**Exercise aim**
Repeat the data that follows exactly, starting at the line with "Výhody látkovek" and ending at the line with "ومستجدات الهجرة.", and leave out every picture.

**Provided information**
---------------

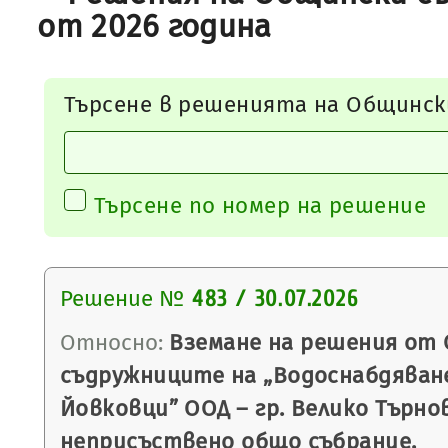
от 2026 година
Търсене в решенията на Общинск
Търсене по номер на решение
Решение №
483 / 30.07.2026
Относно:
Вземане на решения от 
съдружниците на „Водоснабдяване
Йовковци” ООД – гр. Велико Търно
неприсъствено общо събрание.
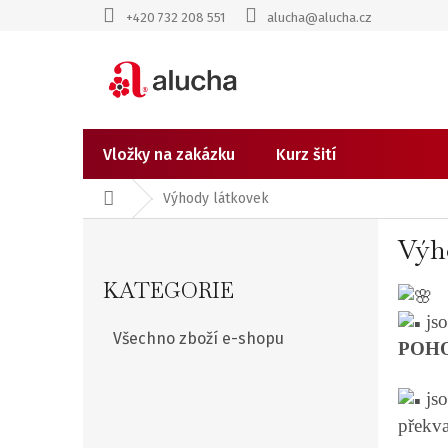
Přejít
+420 732 208 551
alucha@alucha.cz
na
obsah
Vložky na zakázku
Kurz šití
Domů
Výhody látkovek
P
Výh
o
Přeskočit
kategorie
KATEGORIE
s
js
Všechno zboží e-shopu
POH
t
r
js
překv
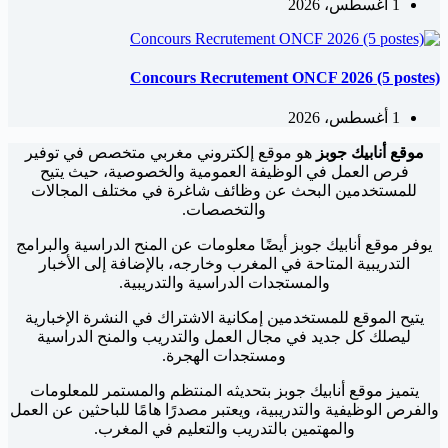
1 أغسطس، 2026
Concours Recrutement ONCF 2026 (5 postes)
1 أغسطس، 2026
موقع أنابيك جوبز
هو موقع إلكتروني مغربي متخصص في توفير
فرص العمل في الوظيفة العمومية والخصوصية، حيث يتيح
للمستخدمين البحث عن وظائف شاغرة في مختلف المجالات
والتخصصات.
يوفر موقع أنابيك جوبز أيضًا معلومات عن المنح الدراسية والبرامج
التدريبية المتاحة في المغرب وخارجه، بالإضافة إلى الأخبار
والمستجدات الدراسية والتدريبية.
يتيح الموقع للمستخدمين إمكانية الاشتراك في النشرة الإخبارية
ليصلك كل جديد في مجال العمل والتدريب والمنح الدراسية
ومستجدات الهجرة.
يتميز موقع أنابيك جوبز بتحديثه المنتظم والمستمر للمعلومات
والفرص الوظيفية والتدريبية، ويعتبر مصدرًا هامًا للباحثين عن العمل
والمهتمين بالتدريب والتعليم في المغرب.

---------------

**Task response**
Výhody látkovek
P
Výh
o
Přeskočit
kategorie
KATEGORIE
s
js
Všechno zboží e-shopu
POH
t
r
js
překv
1 أغسطس، 2026
Concours Recrutement ONCF 2026 (5 postes)
1 أغسطس، 2026
موقع أنابيك جوبز
هو موقع إلكتروني مغربي متخصص في توفير
فرص العمل في الوظيفة العمومية والخصوصية، حيث يتيح
للمستخدمين البحث عن وظائف شاغرة في مختلف المجالات
والتخصصات.
يوفر موقع أنابيك جوبز أيضًا معلومات عن المنح الدراسية والبرامج
التدريبية المتاحة في المغرب وخارجه، بالإضافة إلى الأخبار
والمستجدات الدراسية والتدريبية.
يتيح الموقع للمستخدمين إمكانية الاشتراك في النشرة الإخبارية
ليصلك كل جديد في مجال العمل والتدريب والمنح الدراسية
ومستجدات الهجرة.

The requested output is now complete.